Linear regression is fitting a line to our data.

First, let's explore linear regression when we have only one variable (one feature; one independent variable).

Suppose that we have a table that describes house prices based on one feature which is the size of the house:

Size in m2 (x) Price in $ (y)
2104 460,000
1416 232,000
1002 112,000
1721 382,000
1590 266,000
1302 201000

Let \(m\) be the number of examples, \(x^i\) be the i-th element for variable \(x\) , and \(y^i\) be the i-th element for variable \(y\). For our example, \(m=4\), \(x^2=1416\), and \(y^3=112,000\). In real cases, \(m\) is much large than 4. We use four entries here just for clarification.

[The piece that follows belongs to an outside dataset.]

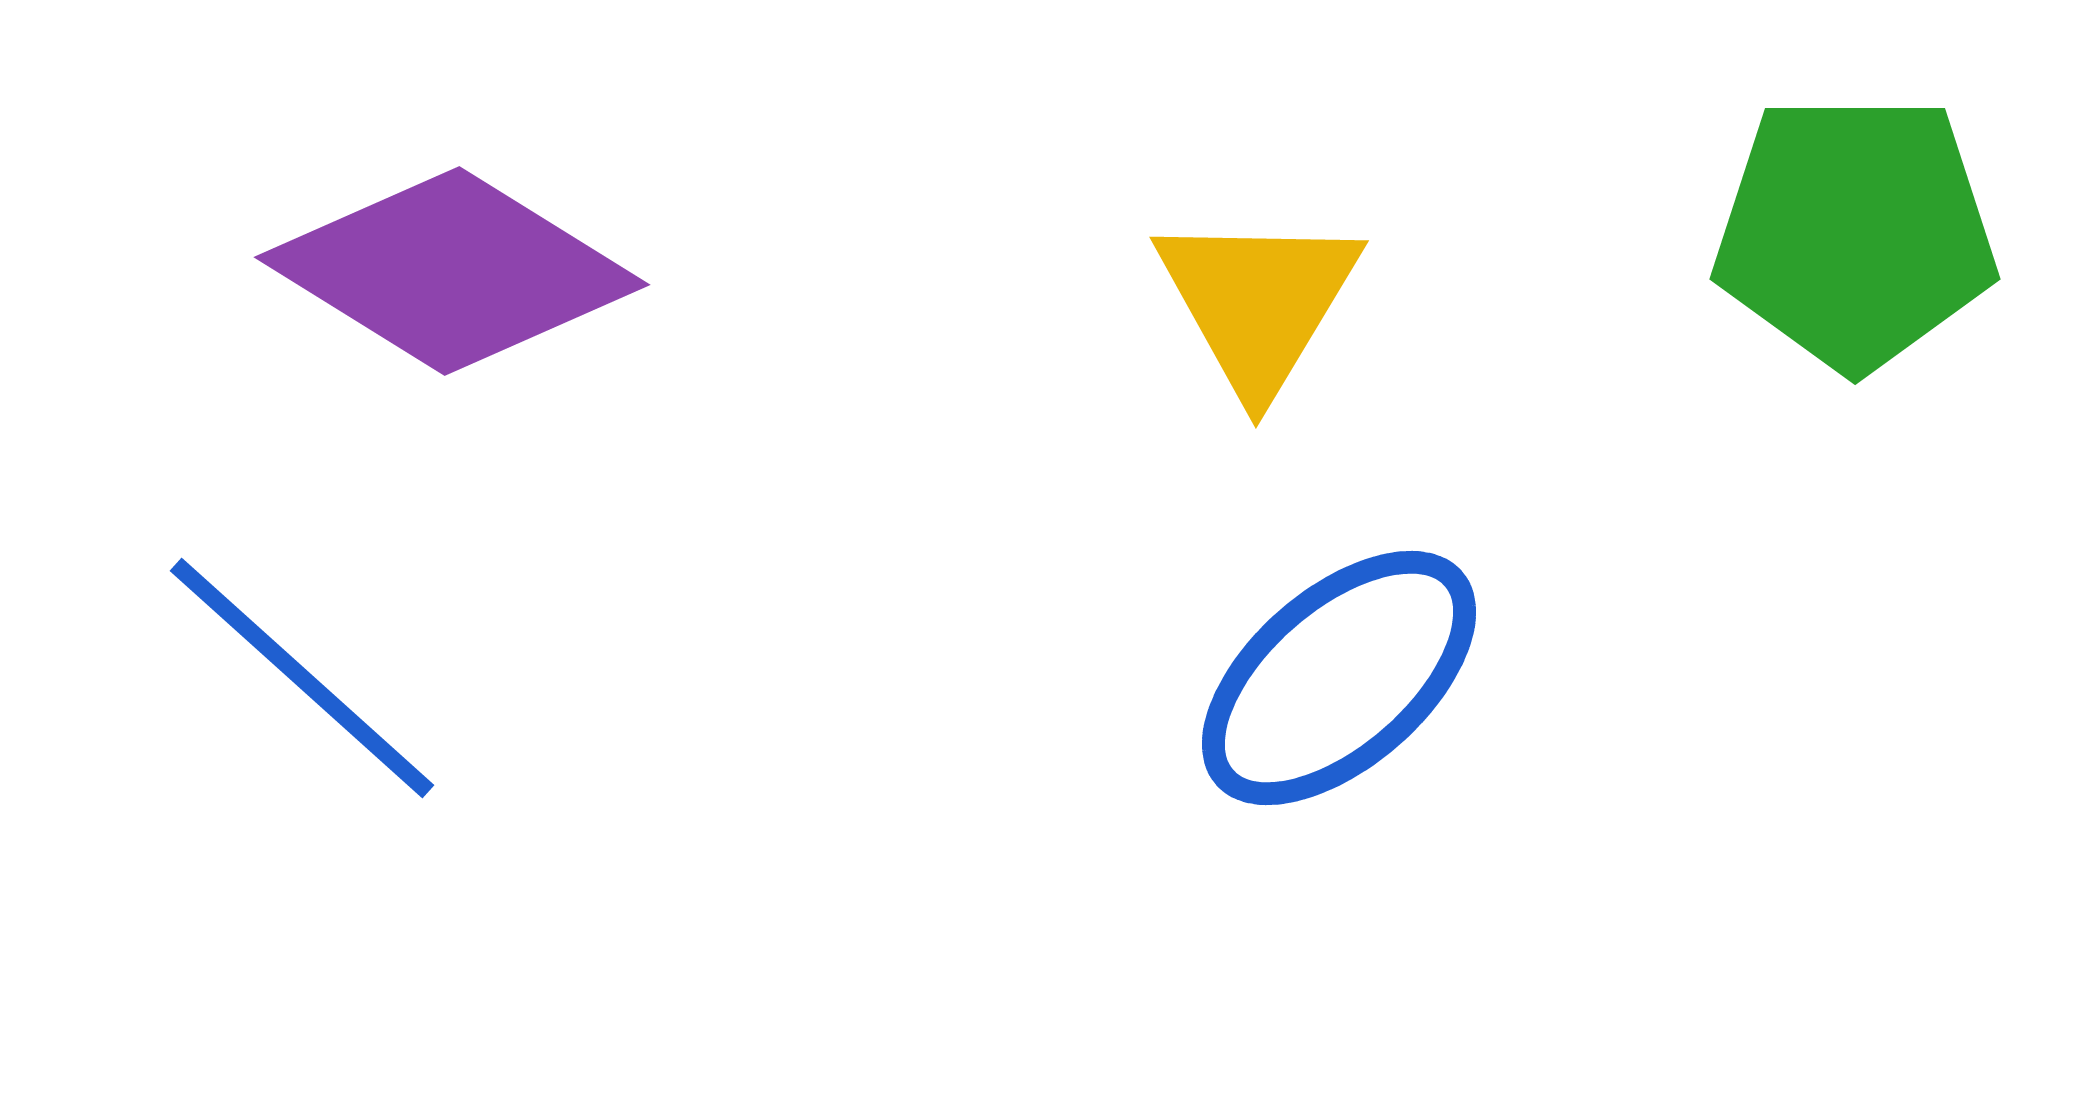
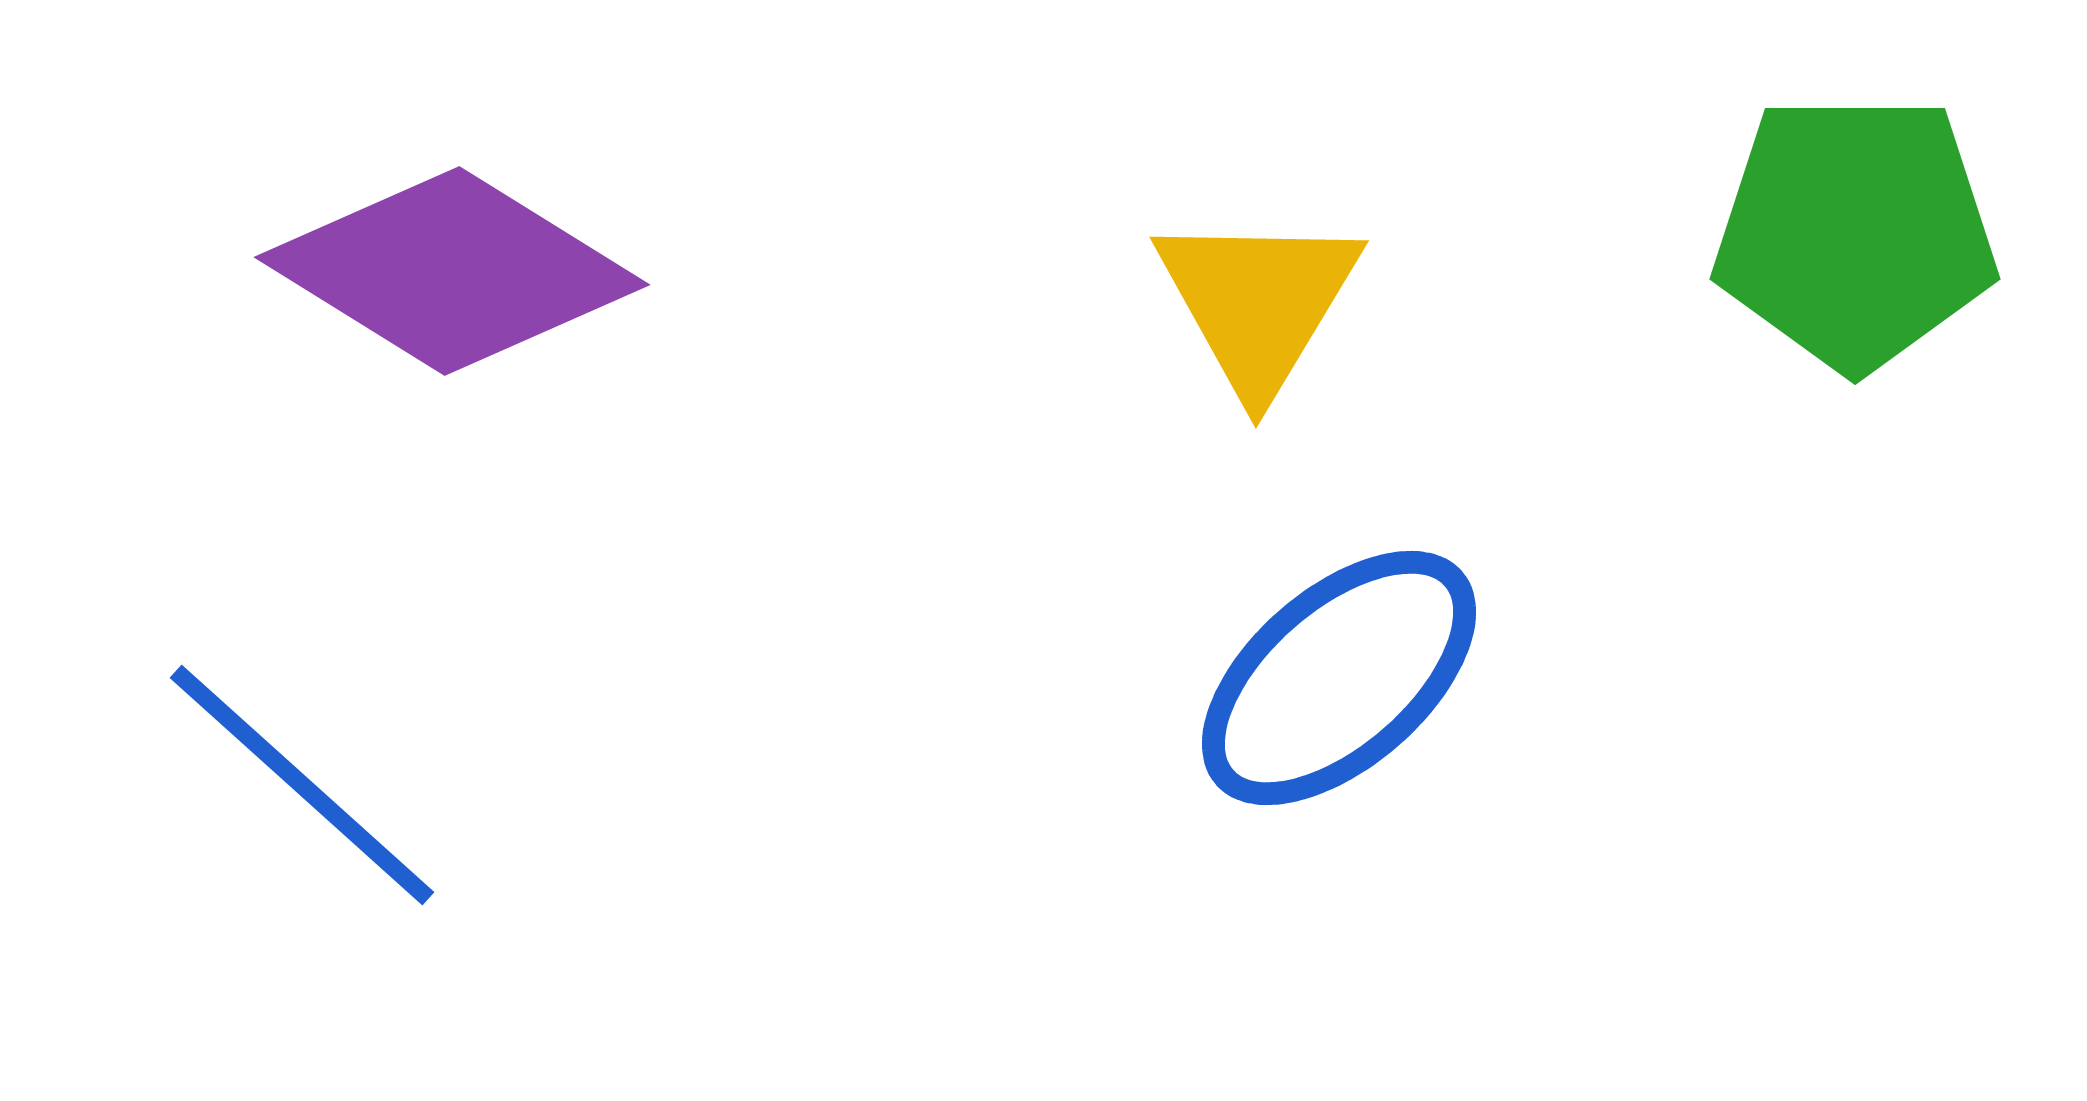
blue line: moved 107 px down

The variable \(x\) is called feature, and variable \(y\) is called target.

We call these examples the training examples, meaning that they are used to train a machine-learning model (in our case, linear regression) so we can use that model to predict the target variable for new data.

To do so, we need to calculate a function called the hypothesis (\(h_\theta(x)\)) that can be used to predict house price knowing its size. This function has the following form:

$$ h_\theta(x)=\theta_0+\theta_1x $$

Note that this equation looks like the line equation (\(y=b+mx\)) where \(m\) is the slope of the line and \(b\) is the where the line intersects with the y axis.

In our equation, \(x\) is our one feature, the size of the house. \(\theta_0\) and \(\theta_1\) are unknowns; we need to find the optimal values for these two parameters. \(h_\theta(x)\) represents the predicted price. We want \(h_\theta(x)\) to be a good predictor, we want its value to be as close as possible to the actual \(y\) value.

Let's suppose that we have these data points:

where each point represents a house, where the size of this house is on the x-axis and its price is on the y-axis.

We want to find a line that fit this data better than any other line. In other words, we want to find the optimal values for \(\theta_0\) and \(\theta_1\) in the following equation:

$$ h_\theta(x)=\theta_0+\theta_1x $$

which represents a line as we said earlier. We can try many values for \(\theta_0\) and \(\theta_1\) until we reach a satisfactory results, but this is not a practically efficient way. Instead, we will use a function called the cost function with an algorithm called gradient descent to reach the optimal values for our two parameters.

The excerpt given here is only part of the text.